START RECORDS SUPPLIED

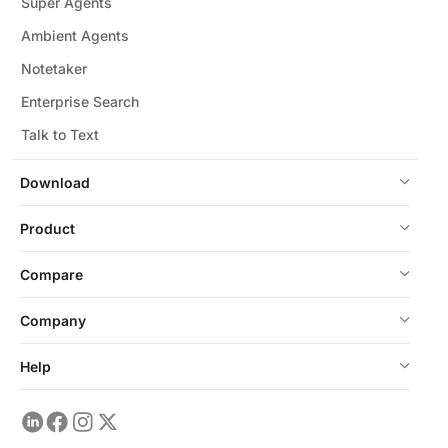
Super Agents
Ambient Agents
Notetaker
Enterprise Search
Talk to Text
Download
Product
Compare
Company
Help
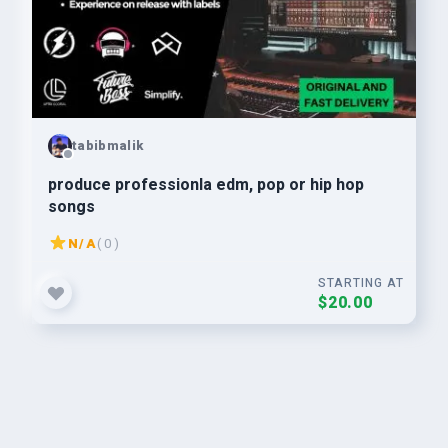
tabibmalik
produce professionla edm, pop or hip hop
songs
N/A
( 0 )
STARTING AT
$20.00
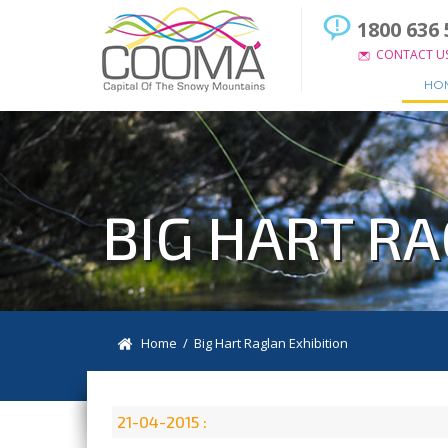
1800 636 
CONTACT U
HO
BIG HART RA
Home
/ Big Hart Raglan Exhibition
21-04-2015 :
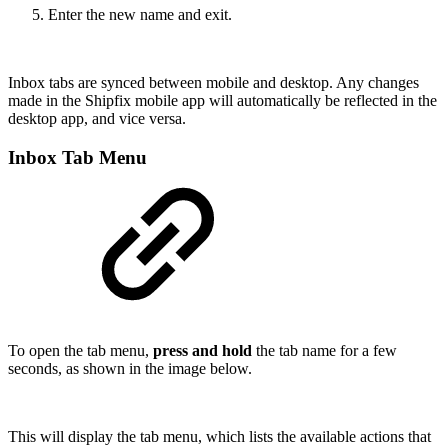
Enter the new name and exit.
Inbox tabs are synced between mobile and desktop. Any changes
made in the Shipfix mobile app will automatically be reflected in the
desktop app, and vice versa.
Inbox Tab Menu
To open the tab menu,
press and hold
the tab name for a few
seconds, as shown in the image below.
This will display the tab menu, which lists the available actions that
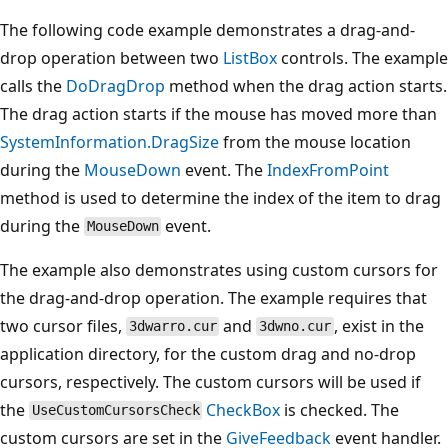
The following code example demonstrates a drag-and-
drop operation between two
ListBox
controls. The example
calls the
DoDragDrop
method when the drag action starts.
The drag action starts if the mouse has moved more than
SystemInformation.DragSize
from the mouse location
during the
MouseDown
event. The
IndexFromPoint
method is used to determine the index of the item to drag
during the
event.
MouseDown
The example also demonstrates using custom cursors for
the drag-and-drop operation. The example requires that
two cursor files,
and
, exist in the
3dwarro.cur
3dwno.cur
application directory, for the custom drag and no-drop
cursors, respectively. The custom cursors will be used if
the
CheckBox
is checked. The
UseCustomCursorsCheck
custom cursors are set in the
GiveFeedback
event handler.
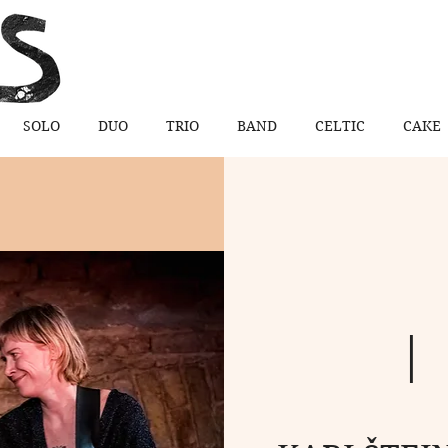
SOLO
DUO
TRIO
BAND
CELTIC
CAKE
  |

END RECORDS SUPPLIED

▶ [PROBLEM DESCRIPTION]: Among the lines above, find those with the word "mobile" and list them.

▶ [SOLUTION FOR THIS TASK]:
Inbox tabs are synced between mobile and desktop. Any changes
made in the Shipfix mobile app will automatically be reflected in the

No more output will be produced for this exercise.